Wallis was a speech and debate teacher for the Neosho School District who had put up a rainbow flag and poster to make his classroom more inclusive to LGBTQ students. Parents complained to the administration that Wallis would "teach the kids to be gay." The district responded by forcing Wallis to sign a paper agreeing to not discuss his sexuality with his students. He resigned.

"John was born in 1998, four years after the events at Mehlville High School," Wilson says. "So it's unacceptable that this is still an issue in Missouri, in places like Neosho."

Wilson and Wallis had connected on Facebook prior to Wallis' confrontation with the Neosho School District. When Wallis posted on social media about what had transpired, Wilson was there to support him.

"It means the world to me that he has reached out to check on me," Wallis tells the RFT. "I was familiar with his story before all of this, but the connection between our two stories is very telling. It's almost as if nothing has changed in the years since."

Wilson still checks on Wallis frequently. Wallis says it's comforting to be able to talk to someone who knows what he is going through.
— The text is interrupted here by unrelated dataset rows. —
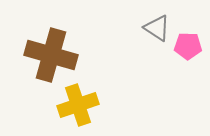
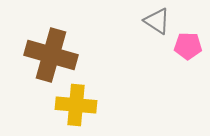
gray triangle: moved 7 px up
yellow cross: moved 2 px left; rotated 24 degrees clockwise
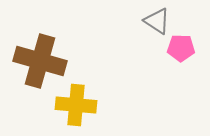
pink pentagon: moved 7 px left, 2 px down
brown cross: moved 11 px left, 6 px down
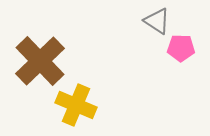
brown cross: rotated 30 degrees clockwise
yellow cross: rotated 18 degrees clockwise
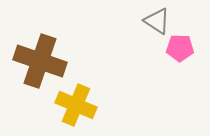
pink pentagon: moved 1 px left
brown cross: rotated 27 degrees counterclockwise
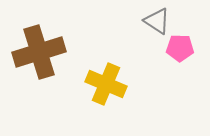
brown cross: moved 1 px left, 9 px up; rotated 36 degrees counterclockwise
yellow cross: moved 30 px right, 21 px up
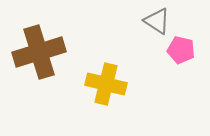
pink pentagon: moved 1 px right, 2 px down; rotated 12 degrees clockwise
yellow cross: rotated 9 degrees counterclockwise
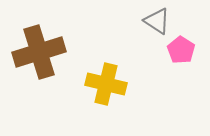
pink pentagon: rotated 20 degrees clockwise
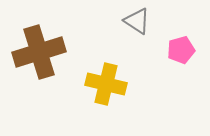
gray triangle: moved 20 px left
pink pentagon: rotated 24 degrees clockwise
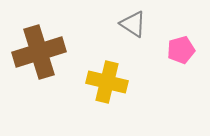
gray triangle: moved 4 px left, 3 px down
yellow cross: moved 1 px right, 2 px up
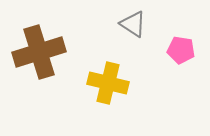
pink pentagon: rotated 24 degrees clockwise
yellow cross: moved 1 px right, 1 px down
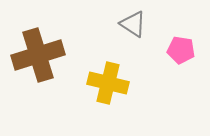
brown cross: moved 1 px left, 3 px down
Sarah Reece was a student of Wilson's when he came out, and she is now a special education teacher in the Mehlville School District. While there was an eleven-year gap between Wilson's departure and her own start as teacher at the school district, she believes if Wallis had set up shop with the flags in a Mehlville classroom now, no one would have batted an eye. Reece says the staff at Mehlville feel empowered to be inclusive without any negative repercussions.

In recent years, she was interviewed alongside other Mehlville teachers for a short documentary, "Taboo Teaching," named after the RFT cover story, about Wilson. One educator who speaks in the documentary, Alex Moore, says he found it hard to think about what happened to Wilson at Mehlville High School. Moore said that in his first interview with the district, he discussed his husband.

Reece says after the documentary came out in 2019, the Mehlville staff watched it together, and some of her coworkers asked her about her reaction at the time. She didn't realize all that Wilson went through with the school board and parents pressuring him to not talk about his sexuality. Reece scoffs at all the concerns about Wilson influencing his students' sexuality — "obviously I didn't turn gay because he said that to me."

Today, she's struck by the difference in dynamics between students of the '90s and now.

"Students are very much so comfortable with their sexuality," Reece says. "They say, 'Oh, I'm straight, trans, bi,' without too much regard for what the reaction is going to be. They don't seem to be scared to share. Obviously you don't think of it as being that long ago, but it surely was a lifetime ago. I mean, when this happened, some of the teachers that I work with now, they weren't even born yet. So, it really has been a long time ago and you realize, like, 'OK, that was still in the '90s,' and you think, 'Oh, well, surely we were more with it then,' but we really apparently weren't."